### EXERCISE DETAILS
Those lines of the data that hold the word "named" are to be copied out.

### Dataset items
********
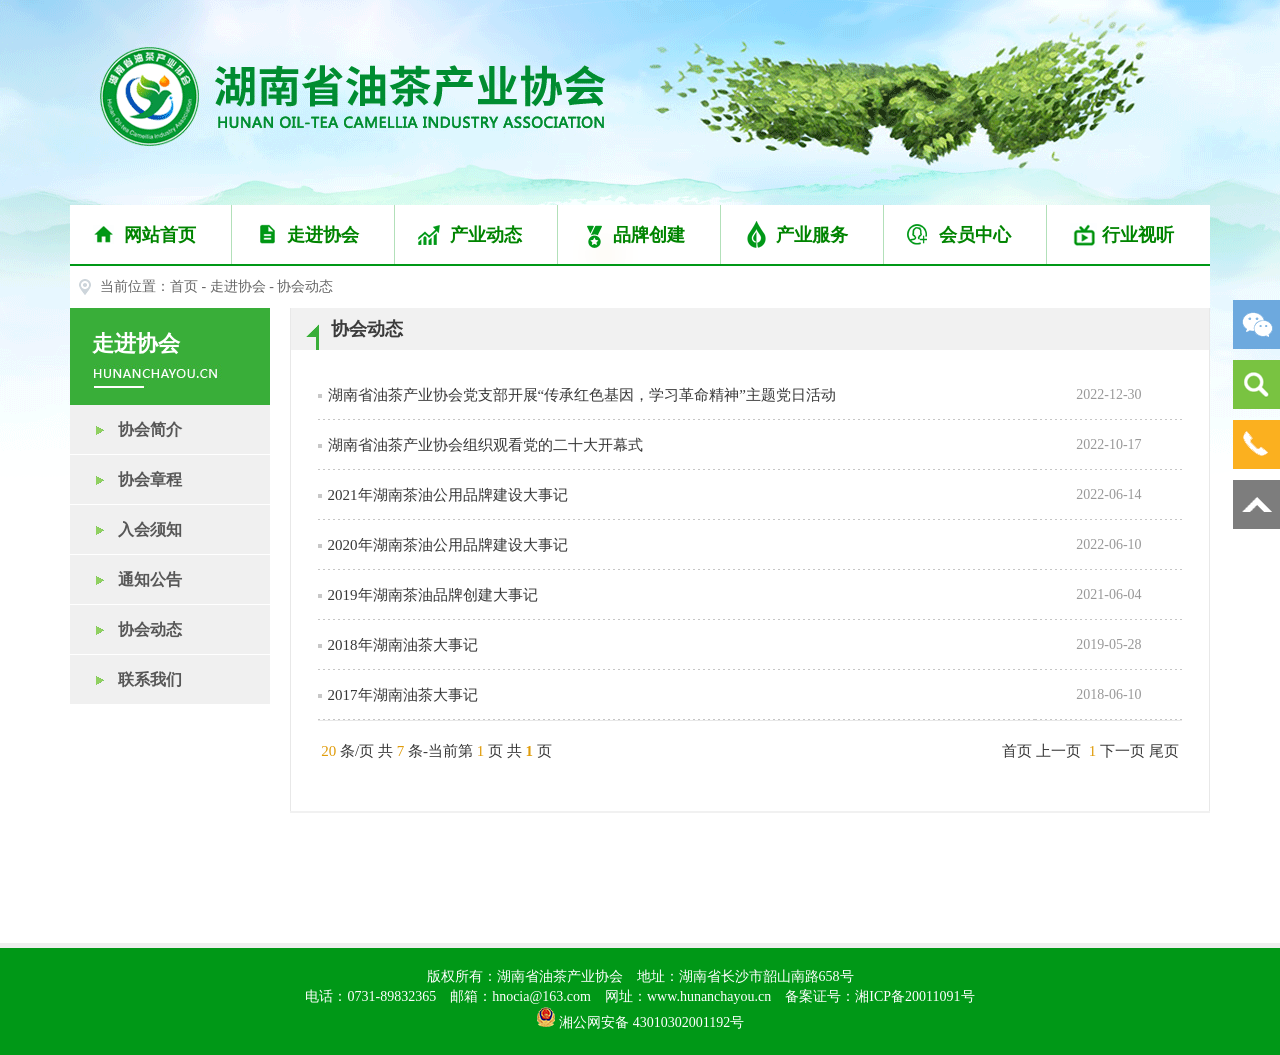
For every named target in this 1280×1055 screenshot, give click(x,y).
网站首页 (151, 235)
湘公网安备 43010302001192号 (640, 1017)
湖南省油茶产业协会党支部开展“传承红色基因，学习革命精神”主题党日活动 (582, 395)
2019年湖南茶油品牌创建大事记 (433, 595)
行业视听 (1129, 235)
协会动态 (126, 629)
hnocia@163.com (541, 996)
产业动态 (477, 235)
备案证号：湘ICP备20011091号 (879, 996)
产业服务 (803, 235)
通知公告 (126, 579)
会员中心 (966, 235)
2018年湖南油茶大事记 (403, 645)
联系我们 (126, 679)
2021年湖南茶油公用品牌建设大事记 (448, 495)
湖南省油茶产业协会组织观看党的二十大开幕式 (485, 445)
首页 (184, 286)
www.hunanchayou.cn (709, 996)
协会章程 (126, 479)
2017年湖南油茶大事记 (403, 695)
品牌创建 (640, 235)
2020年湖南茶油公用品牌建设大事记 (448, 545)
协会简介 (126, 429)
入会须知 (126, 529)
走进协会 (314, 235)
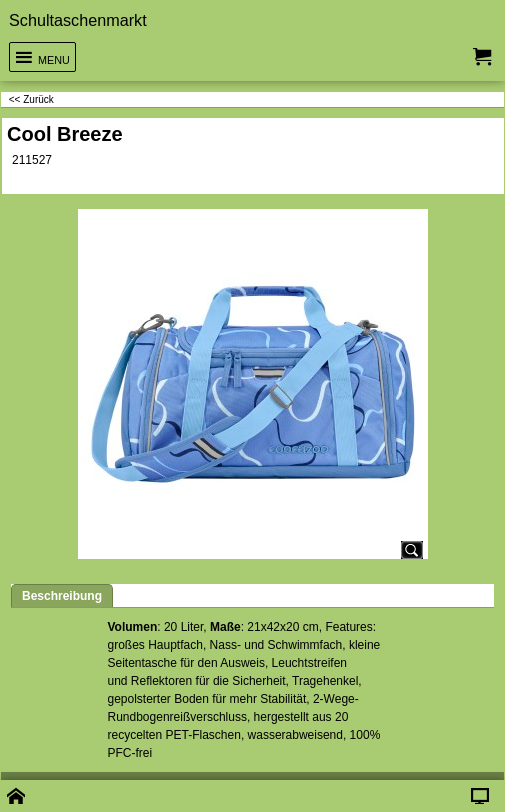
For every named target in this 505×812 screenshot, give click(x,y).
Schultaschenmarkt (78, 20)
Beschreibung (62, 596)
********
### ANSWER TO THIS EXERCISE
For every named target in this 1280×1055 screenshot, give click(x,y).
For every named target in this 505×812 screenshot, give click(x,y).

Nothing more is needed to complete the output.